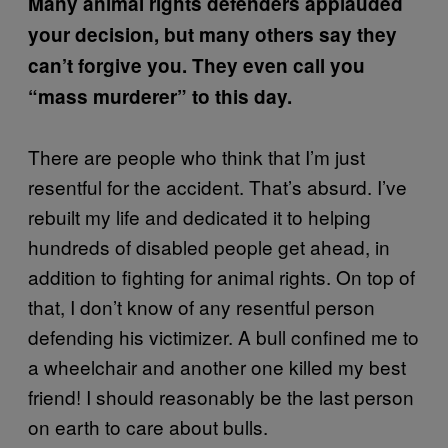
Many animal rights defenders applauded
your decision, but many others say they
can’t forgive you. They even call you
“mass murderer” to this day.
There are people who think that I’m just
resentful for the accident. That’s absurd. I’ve
rebuilt my life and dedicated it to helping
hundreds of disabled people get ahead, in
addition to fighting for animal rights. On top of
that, I don’t know of any resentful person
defending his victimizer. A bull confined me to
a wheelchair and another one killed my best
friend! I should reasonably be the last person
on earth to care about bulls.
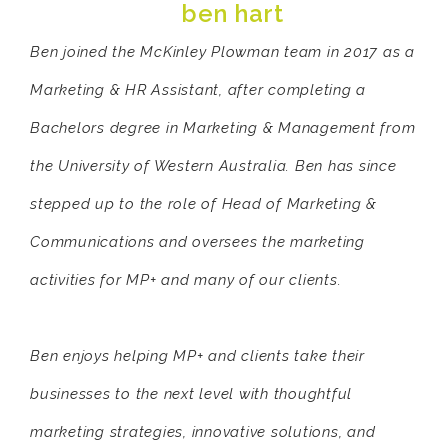
ben hart
Ben joined the McKinley Plowman team in 2017 as a
Marketing & HR Assistant, after completing a
Bachelors degree in Marketing & Management from
the University of Western Australia. Ben has since
stepped up to the role of Head of Marketing &
Communications and oversees the marketing
activities for MP+ and many of our clients.
Ben enjoys helping MP+ and clients take their
businesses to the next level with thoughtful
marketing strategies, innovative solutions, and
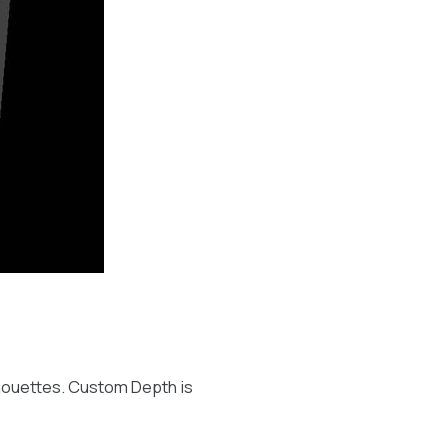
ilhouettes. Custom Depth is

+ + + + +

Within the listing above, extract exactly the lines from the line with "your decision, but many others say they" to the line with "defending his victimizer.", the two named lines included, and no others.

your decision, but many others say they
can’t forgive you. They even call you
“mass murderer” to this day.
There are people who think that I’m just
resentful for the accident. That’s absurd. I’ve
rebuilt my life and dedicated it to helping
hundreds of disabled people get ahead, in
addition to fighting for animal rights. On top of
that, I don’t know of any resentful person
defending his victimizer. A bull confined me to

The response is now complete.